Llevo muchos
años preguntándome por qué tienen en este país tanta relevancia mediática los
programas del corazón. Es cierto que la vida de los famosos siempre ha ocupado
su espacio en las crónicas sociales, de hecho, durante los años 40, los actores
de Holywood se convertían en modelos a seguir, encarnando el éxito del sueño
americano. Especialmente en años de crisis y guerras, los americanos creían
en el “self-made man”, literalmente, el
hombre hecho a sí mismo. Muchos probaron suerte en la industria del cine, sin
tener más aliados que sus caras bonitas y la seguridad que da la convicción de
no tener nada que perder. Actores como
Marilyn Monroe, Kirk Douglas o Anthony Quinn fueron catapultados a lo más alto
de la noche a la mañana.
Desgraciadamente, algunos se convirtieron en muñecos
articulados de los feroces “managers” y empresarios que los trataban como meros
productos de moda que había que exprimir hasta su caducidad. Porque eso está
claro, la fama caduca y no pocos artistas sucumbieron a los excesos de la fama,
pasando por todo tipo de adicciones, llegando incluso hasta el suicidio.
Pues si en aquel
entonces los elegidos eran unos pocos, en nuestros días salen famosos hasta
de debajo de las piedras. Cualquiera que
se acueste con fulanito o que salga en un “reality show”, se ve de repente
metido de lleno en un círculo viscoso, de platós y de vida nocturna del que es
muy difícil salir intacto.
Se convierten en pasto de las lenguas viperinas del
marujeo implacable de supuestos periodistas que llegan a ser aún más famosos
que aquellos sobre los que despotrican sin piedad. Palabras y expresiones como
“ presuntamente”, “ exclusiva” o “ fuentes fidedignas” , intentan darle
credibilidad a unas conversaciones “gallinescas”

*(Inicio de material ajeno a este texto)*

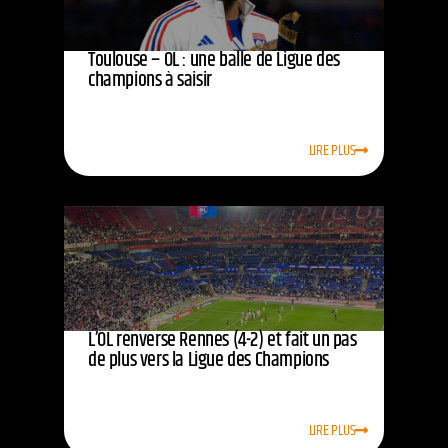
Toulouse – OL : une balle de Ligue des
champions à saisir
LIRE PLUS
L’OL renverse Rennes (4-2) et fait un pas
de plus vers la Ligue des Champions
LIRE PLUS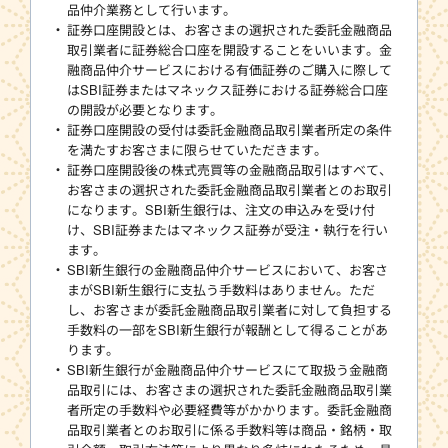
品仲介業務として行います。
証券口座開設とは、お客さまの選択された委託金融商品
取引業者に証券総合口座を開設することをいいます。金
融商品仲介サービスにおける有価証券のご購入に際して
はSBI証券またはマネックス証券における証券総合口座
の開設が必要となります。
証券口座開設の受付は委託金融商品取引業者所定の条件
を満たすお客さまに限らせていただきます。
証券口座開設後の株式売買等の金融商品取引はすべて、
お客さまの選択された委託金融商品取引業者とのお取引
になります。SBI新生銀行は、注文の申込みを受け付
け、SBI証券またはマネックス証券が受注・執行を行い
ます。
SBI新生銀行の金融商品仲介サービスにおいて、お客さ
まがSBI新生銀行に支払う手数料はありません。ただ
し、お客さまが委託金融商品取引業者に対して負担する
手数料の一部をSBI新生銀行が報酬として得ることがあ
ります。
SBI新生銀行が金融商品仲介サービスにて取扱う金融商
品取引には、お客さまの選択された委託金融商品取引業
者所定の手数料や必要経費等がかかります。委託金融商
品取引業者とのお取引に係る手数料等は商品・銘柄・取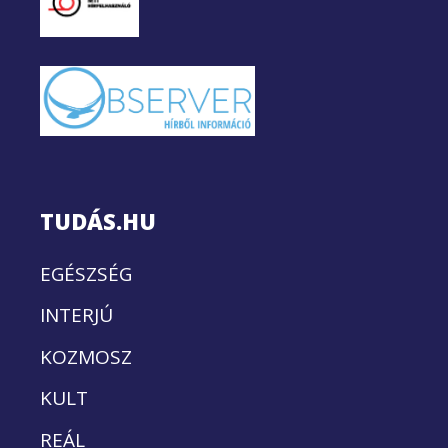
TUDÁS.HU
EGÉSZSÉG
INTERJÚ
KOZMOSZ
KULT
REÁL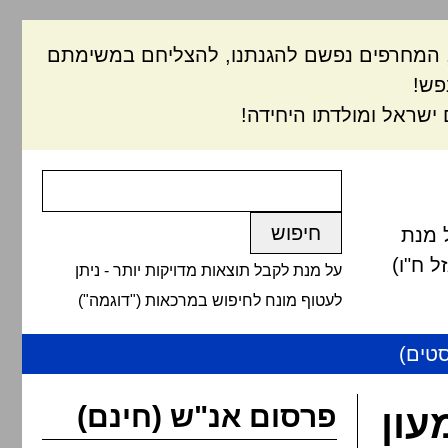
ם, המחרפים נפשם להגנתנו, להצליחם במשימתם
פש!
ישראל ומולדתו היחידה!
 מנת
 ח"ו)
על מנת לקבל תוצאות מדויקות יותר - ניתן
לעטוף מונח לחיפוש במרכאות ("דוגמה")
טים)
פרסום אנ"ש (חינם)
עון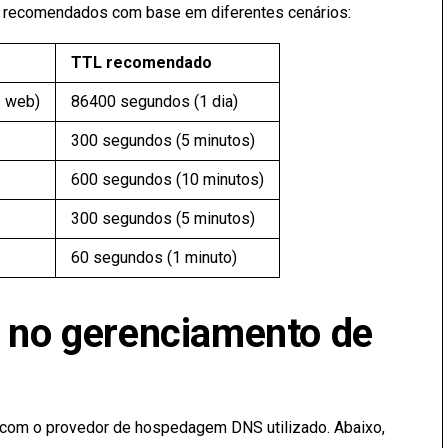
L recomendados com base em diferentes cenários:
TTL recomendado
s web)
86400 segundos (1 dia)
300 segundos (5 minutos)
600 segundos (10 minutos)
300 segundos (5 minutos)
60 segundos (1 minuto)
L no gerenciamento de
o com o provedor de hospedagem DNS utilizado. Abaixo,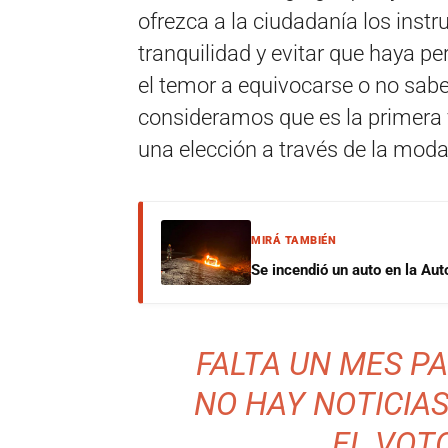
ofrezca a la ciudadanía los inst
tranquilidad y evitar que haya p
el temor a equivocarse o no sabe
consideramos que es la primera 
una elección a través de la modal
MIRÁ TAMBIÉN
Se incendió un auto en la Aut
FALTA UN MES PA
NO HAY NOTICIAS
EL VOT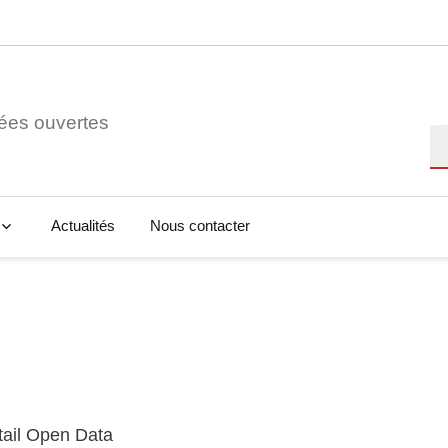
ées ouvertes
Re
Actualités
Nous contacter
tail Open Data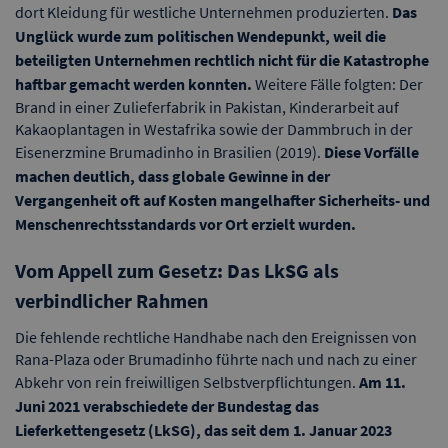
dort Kleidung für westliche Unternehmen produzierten.
Das
Unglück wurde zum politischen Wendepunkt, weil die
beteiligten Unternehmen rechtlich nicht für die Katastrophe
haftbar gemacht werden konnten.
Weitere Fälle folgten: Der
Brand in einer Zulieferfabrik in Pakistan, Kinderarbeit auf
Kakaoplantagen in Westafrika sowie der Dammbruch in der
Eisenerzmine Brumadinho in Brasilien (2019).
Diese Vorfälle
machen deutlich, dass globale Gewinne in der
Vergangenheit oft auf Kosten mangelhafter Sicherheits- und
Menschenrechtsstandards vor Ort erzielt wurden.
Vom Appell zum Gesetz: Das LkSG als
verbindlicher Rahmen
Die fehlende rechtliche Handhabe nach den Ereignissen von
Rana-Plaza oder Brumadinho führte nach und nach zu einer
Abkehr von rein freiwilligen Selbstverpflichtungen.
Am 11.
Juni 2021 verabschiedete der Bundestag das
Lieferkettengesetz (LkSG), das seit dem 1. Januar 2023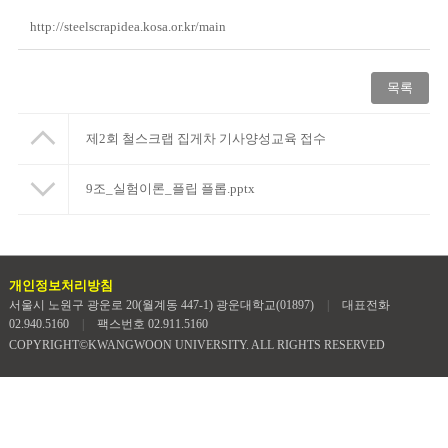
http://steelscrapidea.kosa.or.kr/main
목록
제2회 철스크랩 집게차 기사양성교육 접수
9조_실험이론_플립 플롭.pptx
개인정보처리방침
서울시 노원구 광운로 20(월계동 447-1) 광운대학교(01897)
|
대표전화
02.940.5160
|
팩스번호 02.911.5160
COPYRIGHT©KWANGWOON UNIVERSITY. ALL RIGHTS RESERVED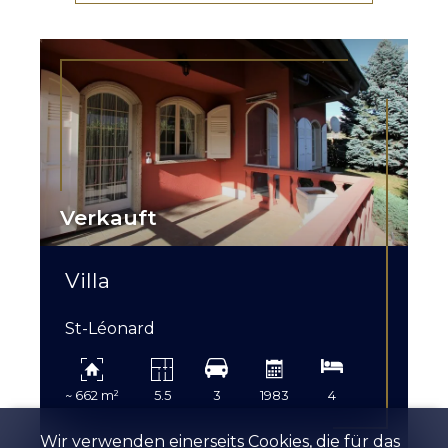
Verkauft
Villa
St-Léonard
~ 662 m²
5.5
3
1983
4
Wir verwenden einerseits Cookies, die für das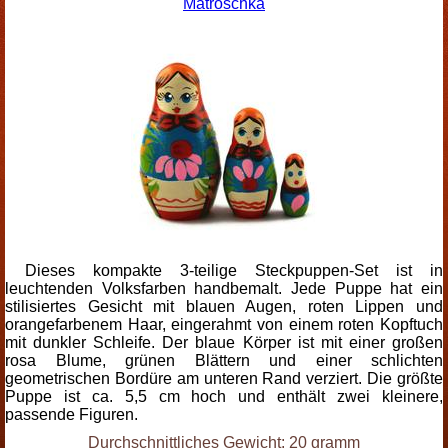
Matroschka
Dieses kompakte 3-teilige Steckpuppen-Set ist in
leuchtenden Volksfarben handbemalt. Jede Puppe hat ein
stilisiertes Gesicht mit blauen Augen, roten Lippen und
orangefarbenem Haar, eingerahmt von einem roten Kopftuch
mit dunkler Schleife. Der blaue Körper ist mit einer großen
rosa Blume, grünen Blättern und einer schlichten
geometrischen Bordüre am unteren Rand verziert. Die größte
Puppe ist ca. 5,5 cm hoch und enthält zwei kleinere,
passende Figuren.
Durchschnittliches Gewicht: 20 gramm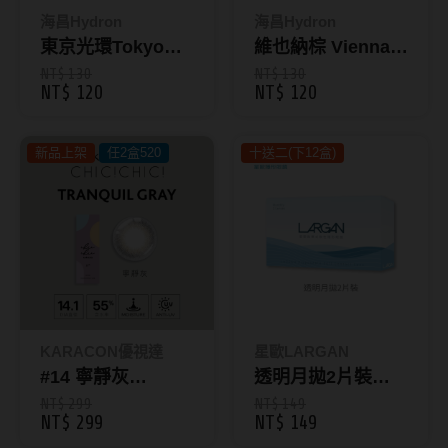
ReVIA蕾美
海昌Hydron
海昌Hydron
東京光環Tokyo
維也納棕 Vienna
EverColor艾薇卡
Light｜星眸彩色月
Brown｜星眸彩色
NT$ 130
NT$ 130
NT$ 120
NT$ 120
Pony Pallet魔彩盤
拋1片裝-城市系列
月拋1片裝-城市系
列
CRYSTE晶瞳
新品上架
任2盒520
十送二(下12盒)
DECORATIVE視妝美
SAMI佐美
PienAge
T-Garden CRUUM
T-Garden FLANMY
KARACON優視達
星歐LARGAN
T-Garden Loveil
#14 寧靜灰
透明月拋2片裝
Tranquil Gray｜
_LARGAN
NT$ 299
NT$ 149
T-Garden Chu's me
NT$ 299
NT$ 149
KARACON CHIC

donde cada uno suelta por su boca aquello que se le antoja, alardeando entre
insultos e improperios de estar muy informado sobre la vida ajena.
Colaboradores, grabadores de cámaras ocultas, corresponsales descarados y “supervivientes”
son algunas de las nuevas profesiones por las que las cadenas pagan sueldos
desorbitados en época de crisis, ahora que tenemos disparadas las tasas del
paro. Pero no pasa nada, al contrario, las princesas del pueblo y los ladrones “pantojeros”
alcanzan unas cuotas de audiencia inauditas, y es que estos programas son
sumamente adictivos.
Sus creadores conocen bien la fórmula: populismo barato,
publicidad, griterío e incultura en formatos de última generación son los
ingredientes perfectos que enganchan a una España que debería replantearse
seriamente su trayectoria, porque a este paso la adicción rosa arruinará
todavía más nuestra ya desmejorada imagen.